Saved entries:
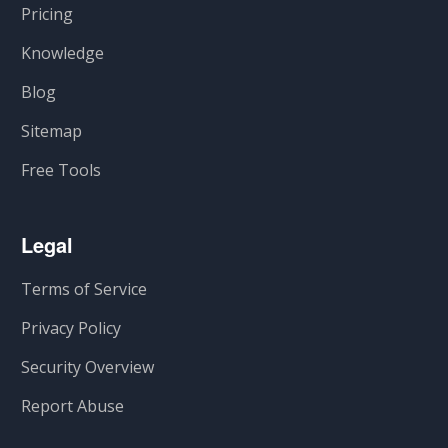
Pricing
Knowledge
Blog
Sitemap
Free Tools
Legal
Terms of Service
Privacy Policy
Security Overview
Report Abuse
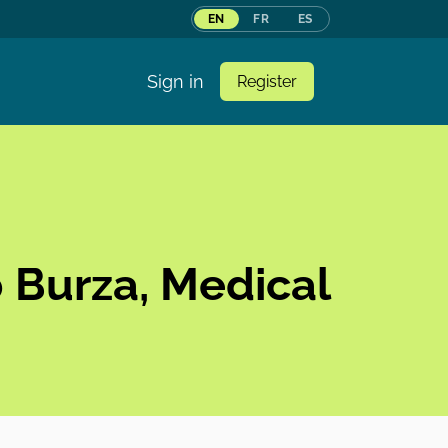
EN
FR
ES
Sign in
Register
b Burza, Medical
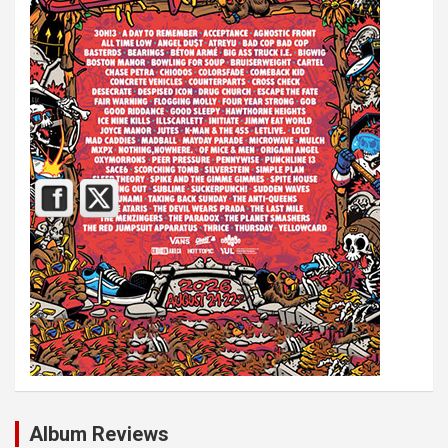
Album Reviews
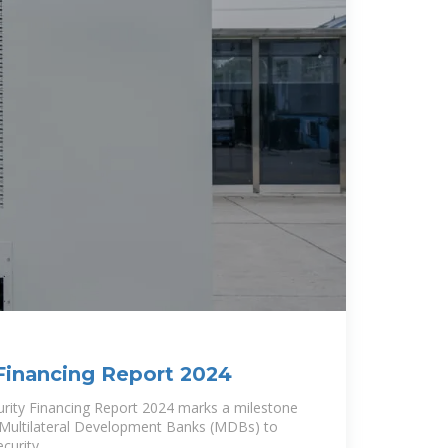
Financing Report 2024
rity Financing Report 2024 marks a milestone
en Multilateral Development Banks (MDBs) to
curity.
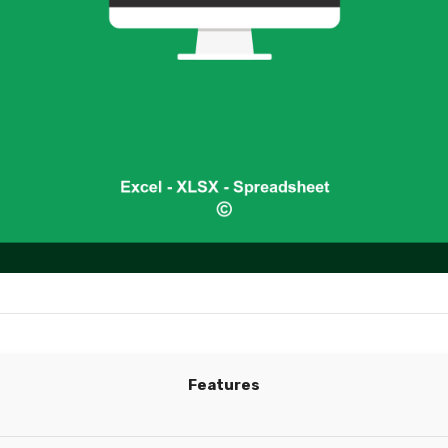
Features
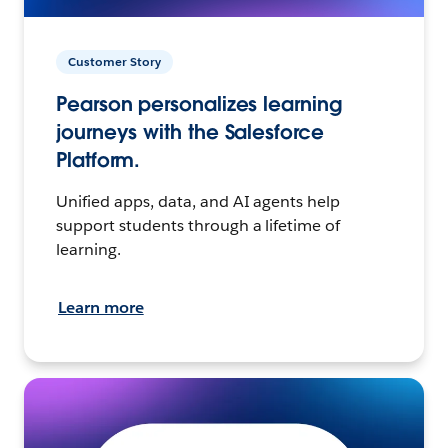
Customer Story
Pearson personalizes learning
journeys with the Salesforce
Platform.
Unified apps, data, and AI agents help
support students through a lifetime of
learning.
Learn more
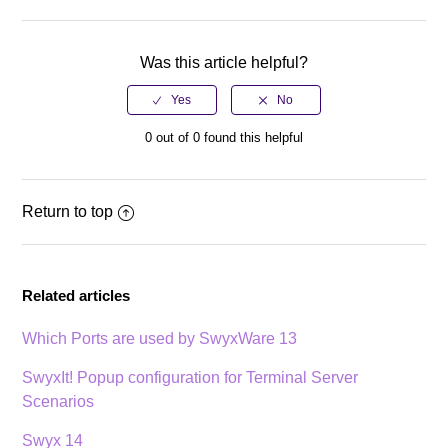
Facebook
Twitter
LinkedIn
Was this article helpful?
0 out of 0 found this helpful
Return to top
Related articles
Which Ports are used by SwyxWare 13
SwyxIt! Popup configuration for Terminal Server
Scenarios
Swyx 14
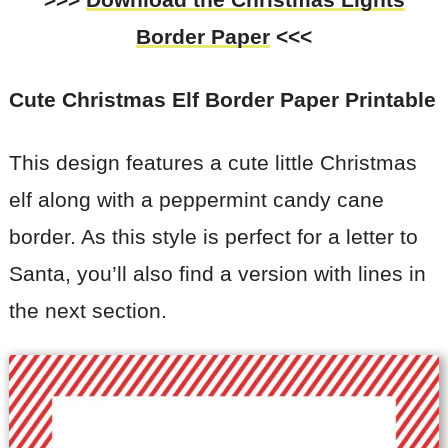
Border Paper
<<<
Cute Christmas Elf Border Paper Printable
This design features a cute little Christmas
elf along with a peppermint candy cane
border. As this style is perfect for a letter to
Santa, you’ll also find a version with lines in
the next section.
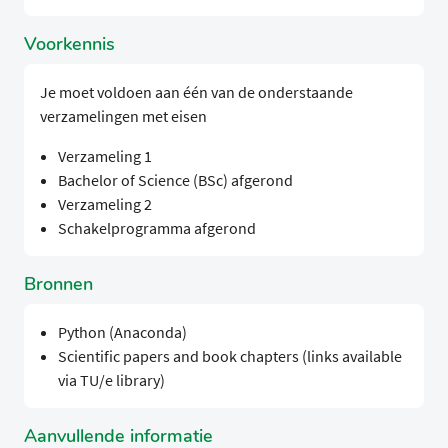
Voorkennis
Je moet voldoen aan één van de onderstaande
verzamelingen met eisen
Verzameling 1
Bachelor of Science (BSc) afgerond
Verzameling 2
Schakelprogramma afgerond
Bronnen
Python (Anaconda)
Scientific papers and book chapters (links available
via TU/e library)
Aanvullende informatie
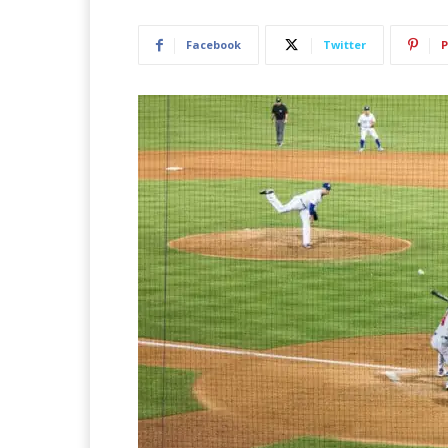
Facebook
Twitter
P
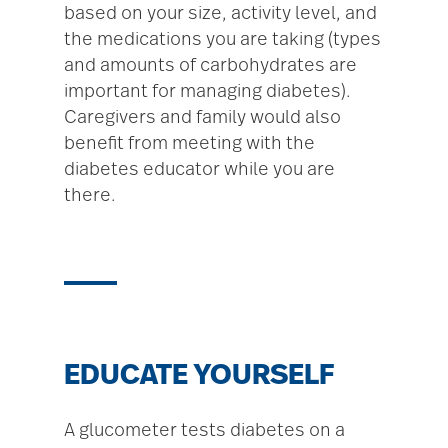
based on your size, activity level, and
the medications you are taking (types
and amounts of carbohydrates are
important for managing diabetes).
Caregivers and family would also
benefit from meeting with the
diabetes educator while you are
there.
EDUCATE YOURSELF
A glucometer tests diabetes on a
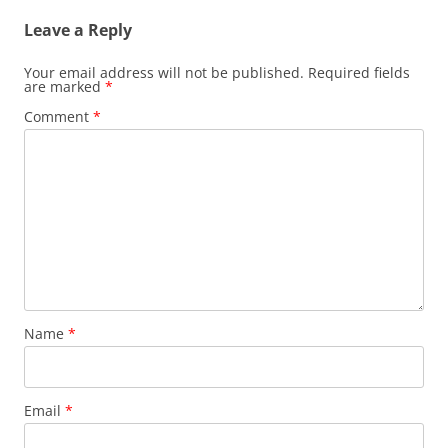
Leave a Reply
Your email address will not be published.
Required fields
are marked
*
Comment
*
Name
*
Email
*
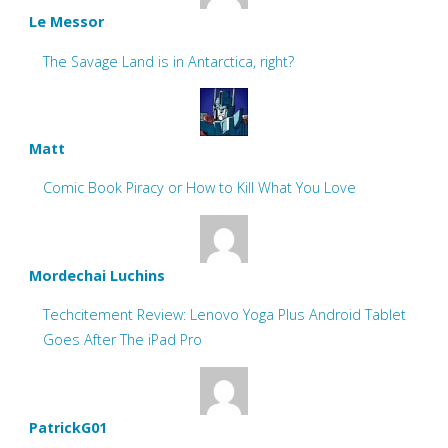
Le Messor
The Savage Land is in Antarctica, right?
Matt
Comic Book Piracy or How to Kill What You Love
Mordechai Luchins
Techcitement Review: Lenovo Yoga Plus Android Tablet
Goes After The iPad Pro
PatrickG01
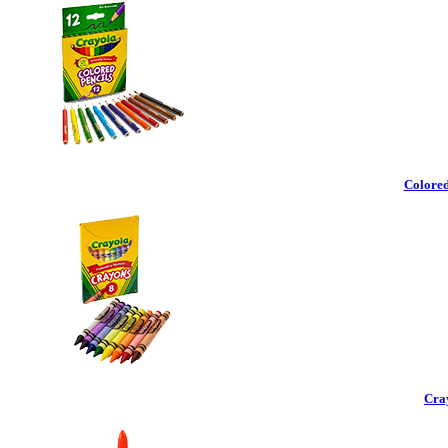
Colored
Cra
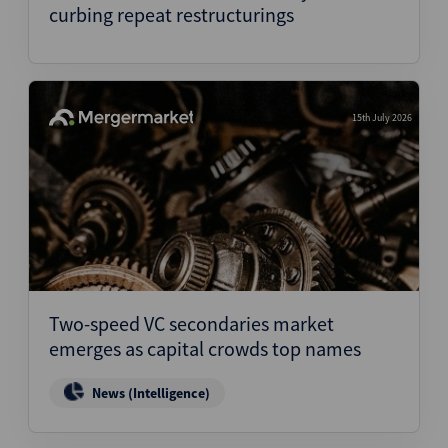
curbing repeat restructurings
15th July 2026
Two-speed VC secondaries market
emerges as capital crowds top names
News (Intelligence)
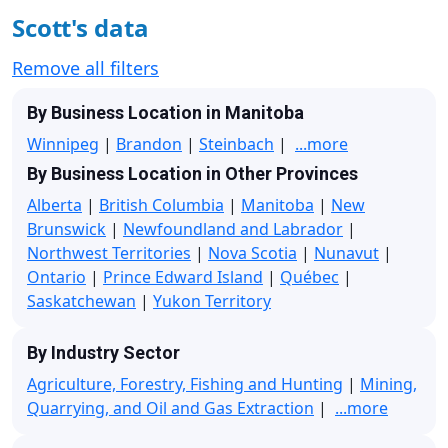
Scott's data
Remove all filters
By Business Location in Manitoba
Winnipeg
|
Brandon
|
Steinbach
|
...more
By Business Location in Other Provinces
Alberta
|
British Columbia
|
Manitoba
|
New
Brunswick
|
Newfoundland and Labrador
|
Northwest Territories
|
Nova Scotia
|
Nunavut
|
Ontario
|
Prince Edward Island
|
Québec
|
Saskatchewan
|
Yukon Territory
By Industry Sector
Agriculture, Forestry, Fishing and Hunting
|
Mining,
Quarrying, and Oil and Gas Extraction
|
...more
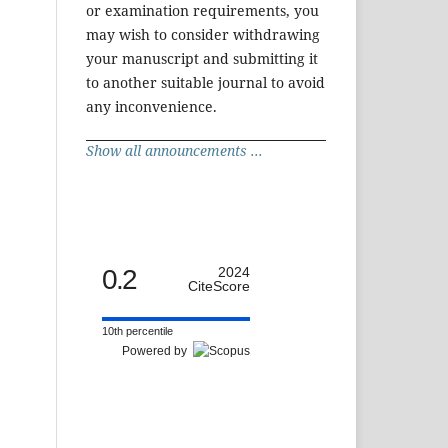
or examination requirements, you
may wish to consider withdrawing
your manuscript and submitting it
to another suitable journal to avoid
any inconvenience.
Show all announcements ...
0.2
2024
CiteScore
10th percentile
Powered by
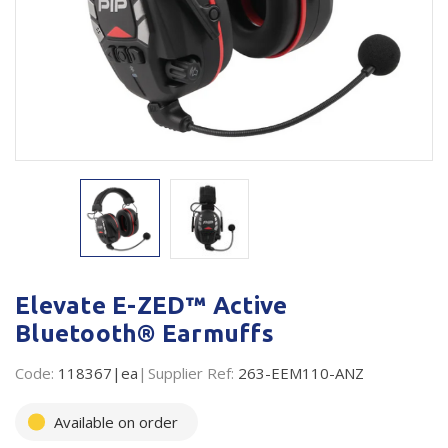
Plastic Packaging
Whitepaper: The Truth About Packaging
Safety
Whitepaper: Risk by Association
Secure & Bundling
Stationery
Tapes
Flexible Packaging
Polywoven
Elevate E-ZED™ Active
Branded Products
Bluetooth® Earmuffs
Shop All Products
Code:
118367|ea
Supplier Ref:
263-EEM110-ANZ
Available on order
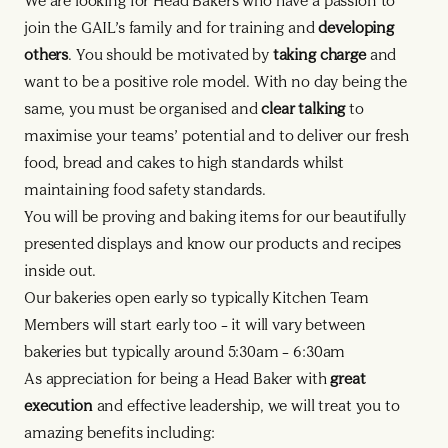
We are looking for Head Bakers who have a passion to
join the GAIL’s family and for training and
developing
others
. You should be motivated by
taking charge
and
want to be a positive role model. With no day being the
same, you must be organised and
clear talking
to
maximise your teams’ potential and to deliver our fresh
food, bread and cakes to high standards whilst
maintaining food safety standards.
You will be proving and baking items for our beautifully
presented displays and know our products and recipes
inside out.
Our bakeries open early so typically Kitchen Team
Members will start early too – it will vary between
bakeries but typically around 5:30am – 6:30am
As appreciation for being a Head Baker with
great
execution
and effective leadership, we will treat you to
amazing benefits including:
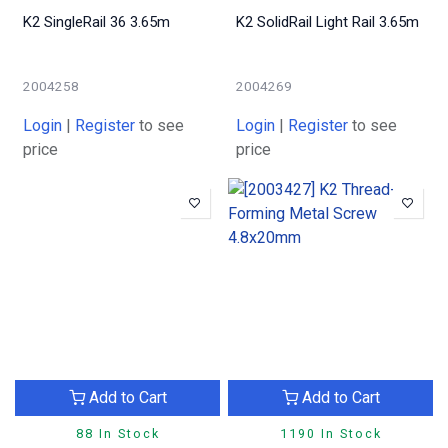
K2 SingleRail 36 3.65m
K2 SolidRail Light Rail 3.65m
2004258
2004269
Login
|
Register
to see
Login
|
Register
to see
price
price
Add to Cart
Add to Cart
88 In Stock
1190 In Stock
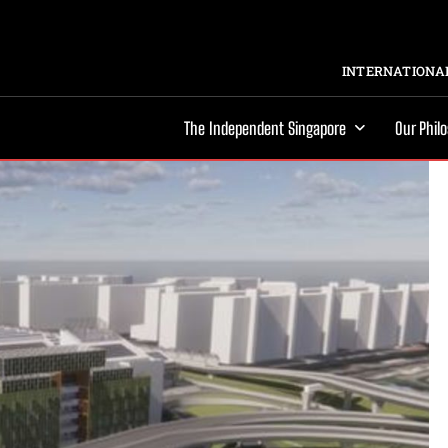
INTERNATIONAL
The Independent Singapore
Our Phil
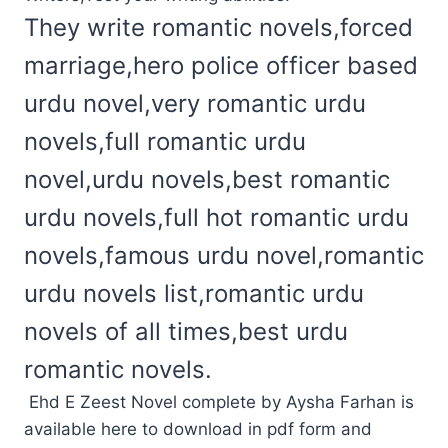
They write romantic novels,forced
marriage,hero police officer based
urdu novel,very romantic urdu
novels,full romantic urdu
novel,urdu novels,best romantic
urdu novels,full hot romantic urdu
novels,famous urdu novel,romantic
urdu novels list,romantic urdu
novels of all times,best urdu
romantic novels.
Ehd E Zeest Novel complete by Aysha Farhan is
available here to download in pdf form and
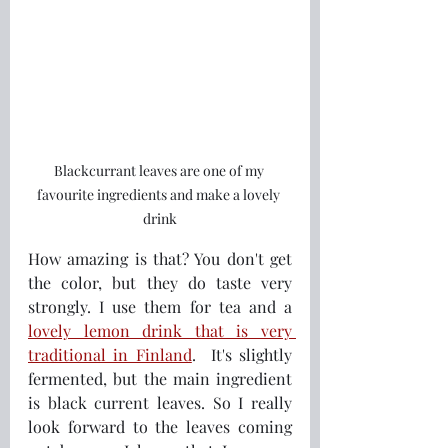
Blackcurrant leaves are one of my 
favourite ingredients and make a lovely 
drink
How amazing is that? You don't get 
the color, but they do taste very 
strongly. I use them for tea and a 
lovely lemon drink that is very 
traditional in Finland
.  It's slightly 
fermented, but the main ingredient 
is black current leaves. So I really 
look forward to the leaves coming 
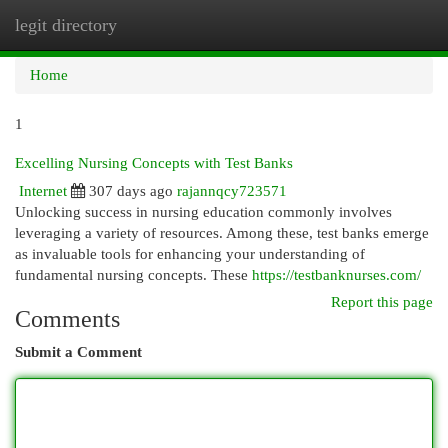
legit directory
Togg
navi
Home
1
Excelling Nursing Concepts with Test Banks
Internet
307 days ago
rajannqcy723571
Unlocking success in nursing education commonly involves
leveraging a variety of resources. Among these, test banks emerge
as invaluable tools for enhancing your understanding of
fundamental nursing concepts. These
https://testbanknurses.com/
Report this page
Comments
Submit a Comment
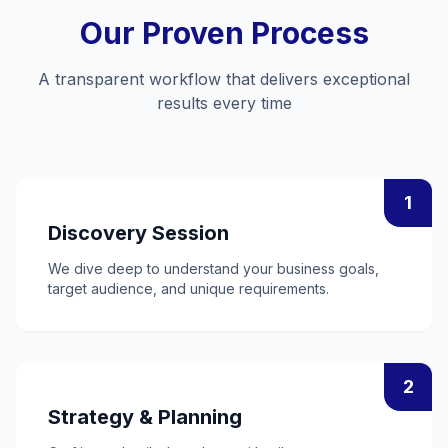
Our Proven Process
A transparent workflow that delivers exceptional
results every time
1
Discovery Session
We dive deep to understand your business goals,
target audience, and unique requirements.
2
Strategy & Planning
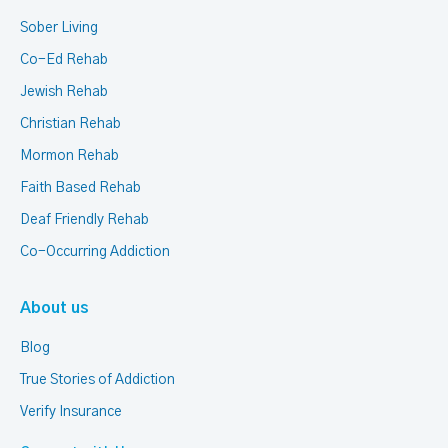
Sober Living
Co-Ed Rehab
Jewish Rehab
Christian Rehab
Mormon Rehab
Faith Based Rehab
Deaf Friendly Rehab
Co-Occurring Addiction
About us
Blog
True Stories of Addiction
Verify Insurance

WHAT YOU NEED TO DO: Find "learning" in the preceding records. Copy each line that holds it.

SOLUTION BELOW:
Pearson personalizes learning
learning.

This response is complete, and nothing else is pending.